Als die Vögel sich von einer Seite zur anderen neigten, sahen sie wie kleine Papierflugzeuge aus und durchschnitten die Luft in einer klaren Linie, während sich das Licht in ihren glänzenden Flügeln fing, als wären sie aus Glas.
«Küstenseeschwalben!», wiederholte Natasha und hob voller Ehrfurcht die Magie, die in ihrem Namen lag hervor, weil sie einen Vogel zu sehen bekam, mit dem sie nicht gerechnet hatte.

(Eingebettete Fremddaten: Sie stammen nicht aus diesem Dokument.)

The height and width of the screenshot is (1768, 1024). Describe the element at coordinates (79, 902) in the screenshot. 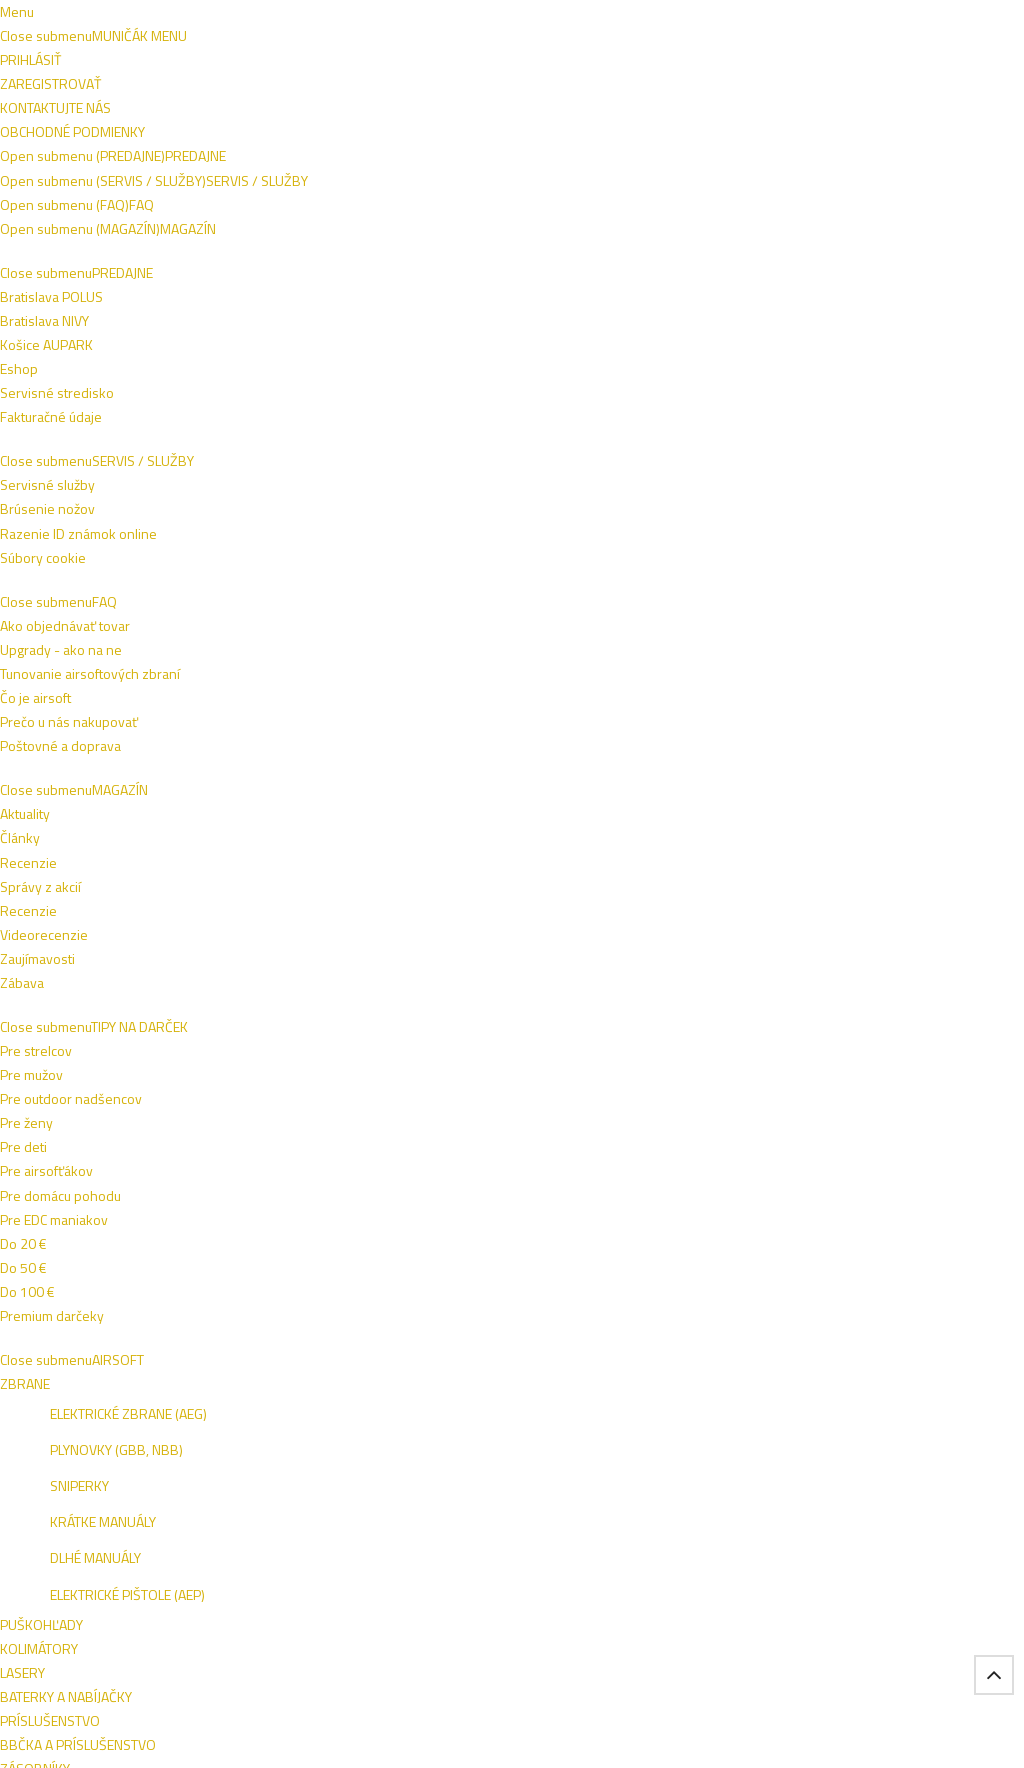 I see `BRANDIT` at that location.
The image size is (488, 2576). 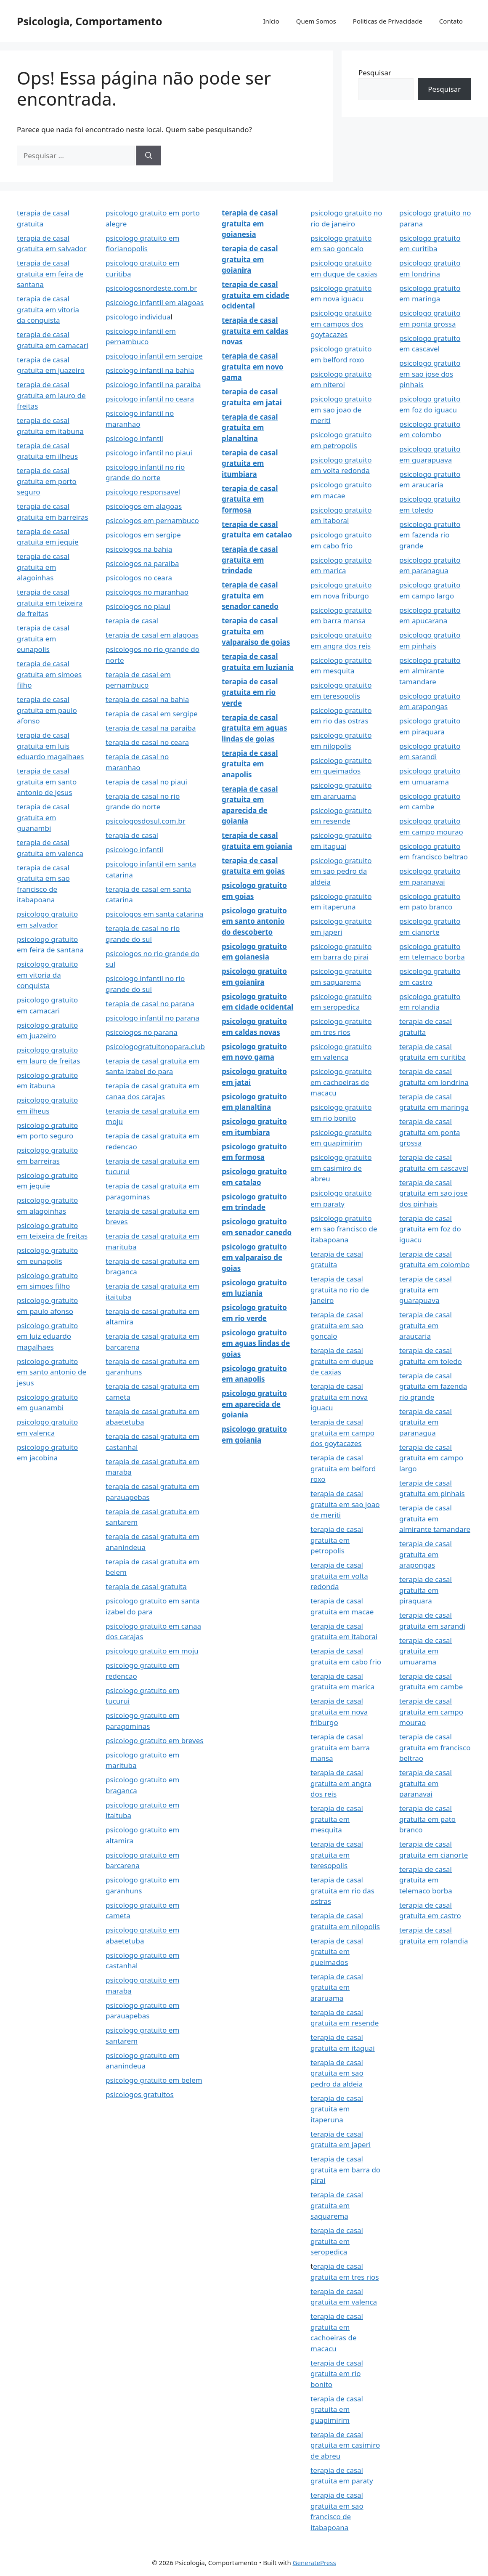 I want to click on psicologosdosul.com.br, so click(x=146, y=821).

An diesem Abend räumten sie zwei Betten in Tante Marthas Zimmer, sodass Marlin und Fiona, die gerne länger wachblieben, lasen und noch redeten, Charlie und Natasha nicht störten, wenn diese eingeschlafen waren. Als sie im Bett lagen, legte Marlin plötzlich ihr Buch weg: «Das klappt nie. Dafür kann echt zu viel schiefgehen.»
«Es muss klappen», erwiderte Fiona. «Wir haben keine andere Wahl.»
«Muss und wird sind zwei verschiedene Dinge», sagte Marlin praktisch wie immer.
«Du musst dran glauben, Marl. Nur mit meiner eigenen Hoffnung kann ich uns nicht weiterbringen.»
«Okay», versprach Marlin – gerührt von dem Vertrauen ihrer Schwester. Insgeheim dachte sie jedoch: Ich behaupte, dass ich daran glaube, aber das heißt nicht, dass ich wirklich daran glaube, genauso wenig wie daran, muss klappen und wird klappen wären dasselbe.
Fiona plagte derweil der Gedanke, dass sie eine Trennung von ihren Schwestern nicht ertragen würde. Jede von ihnen hatte ihre Eigenarten und Eigenschaften, die miteinander verschmolzen waren, als bildeten sie gemeinsam eine Einheit. Ein Wesen. Fiona glaubte seit jeher, dass sie mit der Macht ihrer Entschlossenheit die retten konnte, die sie liebte, während Charlie wie der Wachhund der Familie stets auf drohende Gefahren achtete. Natasha schwebte wie eine Dichterin durchs Leben, beobachtete Vögel, sah die Dinge stets in einem anderen Licht, und lebte im Hier und Jetzt, ohne darüber nachzudenken, was als Nächstes geschah. Marlin dagegen stand mit beiden Beinen hartnäckig auf dem Boden der Tatsachen. Es war, als ob sie jene Eigenschaften miteinander teilten, die die jeweils anderen nicht hatten. Und alle hatten ihre guten und ihre schlechten Seiten. Doch Fiona würde keine von ihnen ändern wollen. Fiona wollte um nichts in der Welt von ihnen getrennt sein. Sie fürchtete die Einsamkeit für sich selbst, aber noch mehr für ihre Schwestern. Es war furchtbar, sich den Schmerz, den sie deswegen empfinden würde, überhaupt nur vorzustellen, doch der Schmerz, den die anderen erleiden würden, war noch undenkbarer.